恨めしそうに見上げながら死んだ男から興味を外し、血の色に染まる宴席を見回す。アレサを見つけた敵がまた二人迫るが、彼らもまた風のような動きに斬撃を搔い潜られ、その腹を深々と裂かれるのみだ。臓腑をまき散らしながら、敵がまたガルーナの土に沈む。
「ば、バケモノめ!!」
「か、囲め!!囲めえええええ!!」
「……私ばかりに見惚れているとは、愚かなものたちだ」
ここは、ストラウス一族の宴席である。奇襲と混乱に呑まれたせいで、遅れを取りはしたものの、アレサの働きに敵どもの動きが釘付けにされれば、結婚式に呼ばれた者たちも対処を始める。
練られた計画ほど、外れたときに脆さも出た。弓隊の射撃を頼った策であることをアレサに看破され、そこから打撃されたことは痛い。
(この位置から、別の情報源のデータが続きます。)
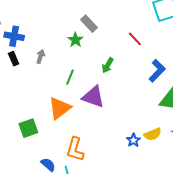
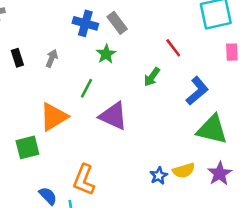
blue cross: (14, 36) -> (85, 23), moved
green star: (75, 40) -> (106, 54), moved
green arrow: (108, 65) -> (152, 77), moved
orange triangle: (60, 108) -> (54, 117), moved

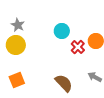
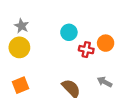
red cross: (78, 47) -> (86, 50), turned -32

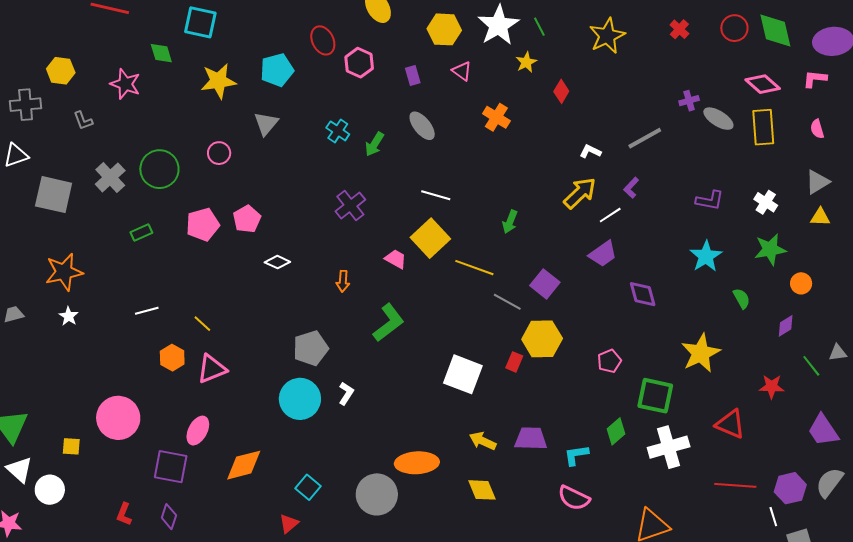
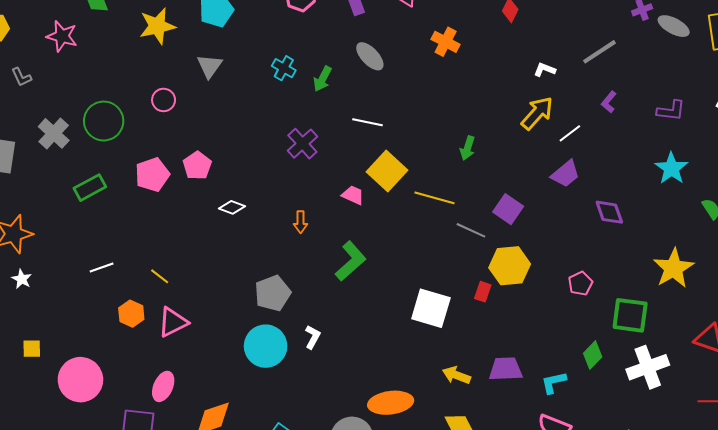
purple L-shape: (631, 188) -> (609, 102), moved
white line: (436, 195) -> (367, 122), moved
green rectangle: (141, 233) -> (90, 188), size x1.4
yellow square: (71, 446) -> (32, 349), moved

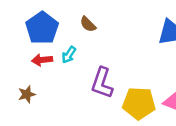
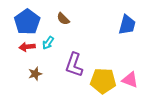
brown star: (27, 94) -> (35, 74), moved

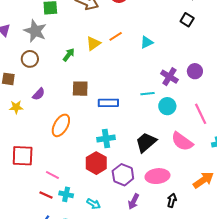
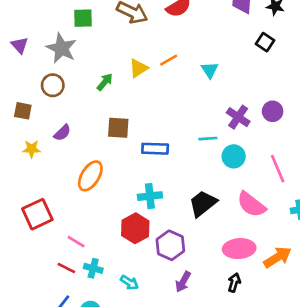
cyan triangle: (147, 42) -> (210, 70), turned -40
red square: (23, 156) -> (37, 214), turned -30
pink ellipse: (157, 176) -> (239, 249), moved

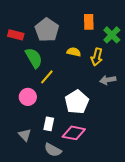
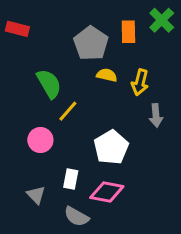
gray pentagon: (47, 30) -> (91, 43), moved
red rectangle: (16, 35) -> (17, 29), moved
green cross: (112, 35) -> (162, 20), moved
gray arrow: (108, 80) -> (156, 115), turned -84

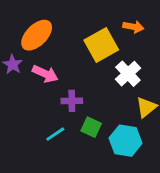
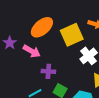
orange ellipse: (37, 35) -> (42, 27), moved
「……鋼での打ち合いを好む勇敢さは正しい。だが、今はそうあるべきではなかった。貴様らも、不本意な策ではあったというわけだ。主と手下の不一致も、弱さとなる」
矢を放った後、それを捨ててから突撃した敵も多かった。近接での武器を使った戦いを、この暗殺者どもの半数が望んでしまっている。矢の雨を降らせ続けた方が、戦術としては強かったのだが……そうはならない。
アレサは微笑む。
「我が祖国の、愚直なる勇敢さは、まことに愛おしいぞ」
皮肉ではない評価であった。竜のような勇敢さを、それに殉じたいと願望するガルーナの戦士たちを、返り血まみれの乙女は愛せる。
自らに迫って来た暗殺者と再び斬り結び、その男の腕を断って落とした。男は、剣もそれを振るう腕を失ってもなお、アレサ目掛けて身を突撃させる。噛みつこうとしたらしいが、その頭突きめいた動きを躱しながら、竜騎士姫の牙が交差し獲物を襲った。
深々と、男の首に乙女の歯列が喰い込む。
驚く男の体を剣持つ拳で押し付けながら、しなやかに首と背骨を伸ばした。
まるで、敵の肉を食い千切る白竜フィーエンのような動作。喰われた敵の首が放つ血を浴びる乙女に、敵どころか味方側の戦士らも恐怖で身を凍てつかせた。
「りゅ、竜騎士姫…………」
その名にあまりにも相応しい乙女であることを、ガルーナの男たちは再び教えられていたのだ。牙を使って殺した男の前で、可憐なまでの細さをもつ白い首は肉を呑み込む。